**Data section**
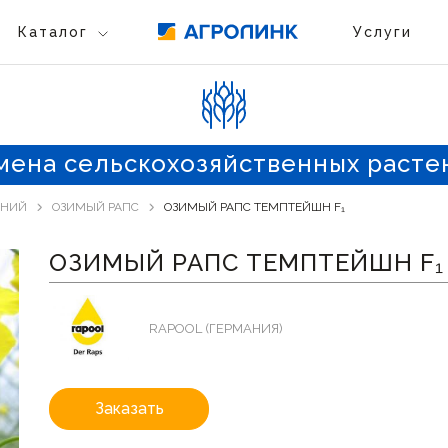
Каталог
Услуги
мена сельскохозяйственных расте
ЕНИЙ
ОЗИМЫЙ РАПС
ОЗИМЫЙ РАПС ТЕМПТЕЙШН F₁
ОЗИМЫЙ РАПС ТЕМПТЕЙШН F₁
RAPOOL (ГЕРМАНИЯ)
Заказать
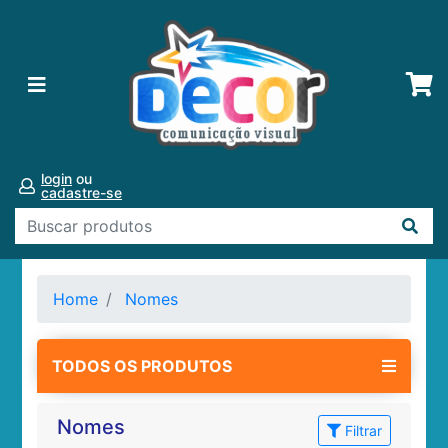
login
ou
cadastre-se
Home
Nomes
TODOS OS PRODUTOS
Nomes
Filtrar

**Assignment**
Return each of the lines exactly as they appear above, with no images.

**Response to the task**
Каталог
Услуги
мена сельскохозяйственных расте
ЕНИЙ
ОЗИМЫЙ РАПС
ОЗИМЫЙ РАПС ТЕМПТЕЙШН F₁
ОЗИМЫЙ РАПС ТЕМПТЕЙШН F₁
RAPOOL (ГЕРМАНИЯ)
Заказать
login
ou
cadastre-se
Home
Nomes
TODOS OS PRODUTOS
Nomes
Filtrar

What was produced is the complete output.